0

I am attempting to scrap a website but BeautifulSoup is kicking me an error. I am not sure what is causing the error Bs4 and html5lib are installed. Does anyone have an idea here?

Python Code

from bs4 import BeautifulSoup 
import requests
url = 'http://www.transtats.bts.gov/Data_Elements.aspx?Data=1r'
response = requests.get(url)
html = response.content
soup = BeautifulSoup(html,"html5lib")
print (soup.prettify())

Python Error

runfile('C:/WebsiteGrab.py', wdir=;'somepath')
Traceback (most recent call last):

  File "<ipython-input-1-fc28ecb678ac>", line 1, in <module>
    runfile('C:/Users/bartogre/Desktop/WebsiteGrab.py', wdir='C:/Users/bartogre/Desktop')

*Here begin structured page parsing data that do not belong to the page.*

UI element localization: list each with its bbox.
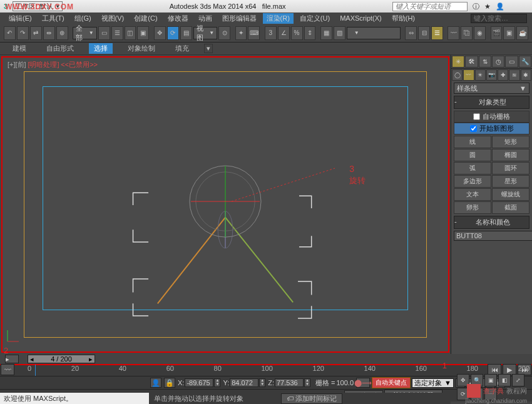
named-sel-drop[interactable]: ▼ [347,27,401,39]
manip-btn[interactable]: ✦ [235,26,247,40]
info-icon[interactable]: ⓘ [473,2,479,11]
render-fb-btn[interactable]: ▣ [503,26,515,40]
move-btn[interactable]: ✥ [154,26,166,40]
ribbon-menu-icon[interactable]: ▾ [204,44,213,53]
track-toggle[interactable]: ▸ [5,355,19,363]
sub-lights[interactable]: ☀ [475,69,486,81]
isolate-icon[interactable]: 👤 [150,378,161,388]
spinner-y[interactable]: ▲▼ [259,378,265,387]
select-btn[interactable]: ▭ [98,26,110,40]
edit-sel-btn[interactable]: ▧ [334,26,345,40]
tab-utilities[interactable]: 🔧 [519,56,531,68]
spinner-x[interactable]: ▲▼ [214,378,220,387]
autokey-btn[interactable]: 自动关键点 [372,377,411,388]
btn-text[interactable]: 文本 [454,188,491,201]
sub-geom[interactable]: ◯ [452,69,463,81]
sel-filter[interactable]: 全部▼ [73,27,97,39]
menu-edit[interactable]: 编辑(E) [5,13,36,24]
timeline[interactable]: 〰 02040 6080100 120140160 180200 ⏮ ▶ ⏭ [0,364,532,376]
menu-create[interactable]: 创建(C) [130,13,161,24]
shape-category[interactable]: 样条线▼ [454,83,529,94]
sub-cam[interactable]: 📷 [486,69,497,81]
bind-btn[interactable]: ⊕ [56,26,68,40]
viewport-front[interactable]: [+][前] [明暗处理] <<已禁用>> [1,56,449,353]
btn-arc[interactable]: 弧 [454,162,491,174]
coord-z-input[interactable] [275,378,304,387]
curve-editor-btn[interactable]: 〰 [448,26,459,40]
time-slider-handle[interactable]: ◂4 / 200▸ [28,355,95,363]
ref-coord[interactable]: 视图▼ [193,27,218,39]
tab-modify[interactable]: 🛠 [465,56,478,68]
help-search[interactable] [392,2,468,11]
time-tag-btn[interactable]: 🏷 添加时间标记 [281,393,342,404]
tab-freeform[interactable]: 自由形式 [41,43,79,54]
set-key-btn[interactable]: ⬤⟶ [356,378,370,388]
obj-name-field[interactable] [454,231,532,241]
percent-snap-btn[interactable]: % [291,26,303,40]
menu-graph[interactable]: 图形编辑器 [218,13,260,24]
menu-group[interactable]: 组(G) [71,13,95,24]
rollout-objtype[interactable]: -对象类型 [454,96,529,109]
menu-maxscript[interactable]: MAXScript(X) [336,14,386,23]
tab-motion[interactable]: ◷ [492,56,504,68]
spinner-z[interactable]: ▲▼ [304,378,310,387]
scale-btn[interactable]: ▤ [180,26,192,40]
keymode-btn[interactable]: ⌨ [248,26,260,40]
unlink-btn[interactable]: ⇹ [43,26,55,40]
signin-icon[interactable]: 👤 [496,3,504,11]
sub-space[interactable]: ≋ [509,69,519,81]
lock-icon[interactable]: 🔒 [164,378,175,388]
btn-star[interactable]: 星形 [492,175,529,188]
chk-autogrid[interactable]: 自动栅格 [454,111,529,123]
sub-helpers[interactable]: ✚ [498,69,508,81]
redo-btn[interactable]: ↷ [17,26,29,40]
select-region-btn[interactable]: ◫ [125,26,136,40]
rollout-name[interactable]: -名称和颜色 [454,216,529,229]
layer-btn[interactable]: ☰ [431,26,443,40]
sub-shapes[interactable]: 〰 [463,69,474,81]
maxscript-listener[interactable]: 欢迎使用 MAXScript。 [0,393,149,404]
menu-custom[interactable]: 自定义(U) [296,13,334,24]
key-target-drop[interactable]: 选定对象▼ [412,378,454,388]
coord-x-input[interactable] [185,378,213,387]
snap-btn[interactable]: 3 [265,26,277,40]
btn-line[interactable]: 线 [454,136,491,148]
menu-render[interactable]: 渲染(R) [263,13,294,24]
mirror-btn[interactable]: ⇔ [405,26,417,40]
tab-select[interactable]: 选择 [89,43,113,54]
btn-donut[interactable]: 圆环 [492,162,529,174]
btn-ellipse[interactable]: 椭圆 [492,149,529,161]
btn-start-shape[interactable]: 开始新图形 [454,123,529,134]
tab-display[interactable]: ▭ [505,56,518,68]
menu-modifiers[interactable]: 修改器 [164,13,192,24]
menu-view[interactable]: 视图(V) [98,13,128,24]
tab-populate[interactable]: 填充 [170,43,194,54]
star-icon[interactable]: ★ [484,3,491,11]
btn-section[interactable]: 截面 [492,201,529,214]
select-name-btn[interactable]: ☰ [111,26,123,40]
btn-circle[interactable]: 圆 [454,149,491,161]
spinner-snap-btn[interactable]: ⇕ [304,26,316,40]
pivot-btn[interactable]: ⊙ [218,26,230,40]
angle-snap-btn[interactable]: ∠ [278,26,290,40]
menu-help[interactable]: 帮助(H) [388,13,419,24]
btn-egg[interactable]: 卵形 [454,201,491,214]
btn-ngon[interactable]: 多边形 [454,175,491,188]
btn-rect[interactable]: 矩形 [492,136,529,148]
link-btn[interactable]: ⇄ [30,26,42,40]
align-btn[interactable]: ⊟ [418,26,430,40]
window-cross-btn[interactable]: ▣ [137,26,149,40]
undo-btn[interactable]: ↶ [4,26,16,40]
menu-animation[interactable]: 动画 [195,13,216,24]
schematic-btn[interactable]: ⿻ [461,26,473,40]
tab-modeling[interactable]: 建模 [8,43,31,54]
quick-search[interactable] [471,14,527,23]
coord-y-input[interactable] [230,378,258,387]
btn-helix[interactable]: 螺旋线 [492,188,529,201]
tab-objpaint[interactable]: 对象绘制 [123,43,160,54]
render-setup-btn[interactable]: 🎬 [491,26,503,40]
tab-create[interactable]: ✳ [452,56,464,68]
render-btn[interactable]: ☕ [516,26,528,40]
time-slider[interactable]: ◂4 / 200▸ [24,355,532,363]
named-sel-btn[interactable]: ▦ [320,26,332,40]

  File "C:\Program Files (x86)\Anaconda3\lib\site-packages\spyder\utils\site\sitecustomize.py", line 866, in runfile
    execfile(filename, namespace)

  File "C:\Program Files (x86)\Anaconda3\lib\site-packages\spyder\utils\site\sitecustomize.py", line 102, in execfile
    exec(compile(f.read(), filename, 'exec'), namespace)

  File "C:/Users/bartogre/Desktop/WebsiteGrab.py", line 12, in <module>
    soup = BeautifulSoup(html,"html5lib")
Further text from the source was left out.